Peake, Studies 49.2 (2005), comments that this is a "coffee-table book, based on the exhibits found in the immensely popular Washington, DC, International Spy Museum." However, "its subtitle claims far more than its content delivers"; and, in fact, "the museum has produced a disappointing book." The book "contains far too many errors of fact, both historical and contemporaneous."
Collins, Lance, and Warren Reed. Plunging Point: Intelligence Failures, Cover-ups and Consequences. Sydney, Australia: HarperCollins, 2005.
Peake, Studies 50.1 (Mar. 2006), finds that the "first third of [this] book discusses how intelligence should work today and how it operates in fact, which is to say, corrupted in its application by national leaders of ... America, Australia, Britain, Canada, and New Zealand.... The next third of the book is a historical review of intelligence as it evolved" among those nations after World War II. The authors seem "a bit distracted by how spy novels have shaped reality.... But overall it is a good summary. The last third of the book considers intelligence in war, ways to spot upcoming failures, and where the threat is likely to originate.... Personal bitterness aside, Plunging Point gives an interesting picture of how at least some of our allies view the intelligence profession."

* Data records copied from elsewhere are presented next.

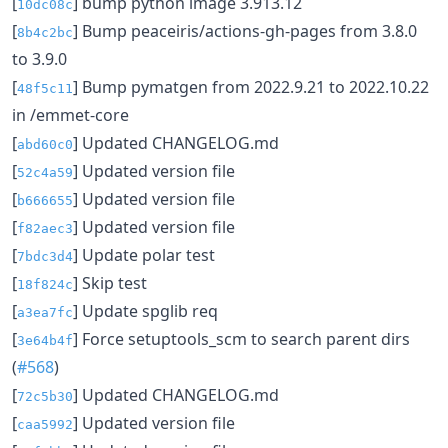
[
] bump python image 3.913.12
10dc08c
[
] Bump peaceiris/actions-gh-pages from 3.8.0
8b4c2bc
to 3.9.0
[
] Bump pymatgen from 2022.9.21 to 2022.10.22
48f5c11
in /emmet-core
[
] Updated CHANGELOG.md
abd60c0
[
] Updated version file
52c4a59
[
] Updated version file
b666655
[
] Updated version file
f82aec3
[
] Update polar test
7bdc3d4
[
] Skip test
18f824c
[
] Update spglib req
a3ea7fc
[
] Force setuptools_scm to search parent dirs
3e64b4f
(
#568
)
[
] Updated CHANGELOG.md
72c5b30
[
] Updated version file
caa5992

Crowdy, Terry. The Enemy Within: A History of Espionage. Wellingborough, UK: Osprey, 2006.
Publishers Weekly (via Amazon.com) defines this work as a "survey of espionage from ancient times to America's invasion of Iraq.... [It] is a work of narrative and anecdote rather than analysis, and succeeds within that context." Peake, Studies 51.3 (2007), finds "little new in the book.... Crowdy uses mostly secondary sources and he pays the usual price: doubtful assertions and unforced errors."
Davies, Barry. The Spycraft Manual: The Insider's Guide to Espionage Techniques. Osceola, WI: Zenith Press, 2005.
From advertisement: "The Spycraft Manual is a step-by-step instruction book on the tradecraft and skills that spies use." It covers "from the seven basic drills of agent contact to satellite surveillance."
Deibert, Ronald J. "Deep Probe: The Evolution of Network Intelligence." Intelligence and National Security 18, no. 4 (Winter 2003): 155-174.
The focus here is on "a different type of intelligence practice that is emerging not among states but among non-state actors and in particular among citizens groups with computer networking capabilities.... There are a variety of good reasons to monitor" this type of transnational activity.
Dénécé, Eric. Renseignement et contre-espionage: actions clandestines, technologies, services secrets. Paris: Hachette, 2008.
Kahn, Intelligencer 17.1 (Winter-Spring 2009), says that the author "competently surveys the field," offering some historical, geographical, and analytical chapters.
Dewerpe, Alain. Espion: Une anthropologie historique de secret d'État contemporain. [Spy: A Historical Anthrology of the Secrecy of the Contemporary State] Paris: Gallimard, 1994.
Kahn, I&NS 23.2 (Apr. 2008), calls this a "dazzling study.... [T]here is no book like it in all of intelligence literature." Dewerpe's work "is encyclopedic but not exhaustive. It lacks a good knowledge of the secondary English-language literature."
After noting that the author is the Director of Studies of the French École des hautes études en sciences sociales, Brückner, JIH 7.2 (Winter 2007-2008), comments that a "reader expecting a traditional historical anthropology will be disappointed. It is a structuralist ... presentation of the public image of secret intelligence. It should be required reading for the public relations officers of intelligence services because it demonstrates what they are up against."
Dupont, Alan. "Intelligence for the Twenty-First Century." Intelligence and National Security 18, no. 4 (Winter 2003): 15-39.
"[T]he transformation of intelligence architectures, particularly in the West, is no less profound than that of the weapons, platforms and warfighting systems they are designed to support and enhance."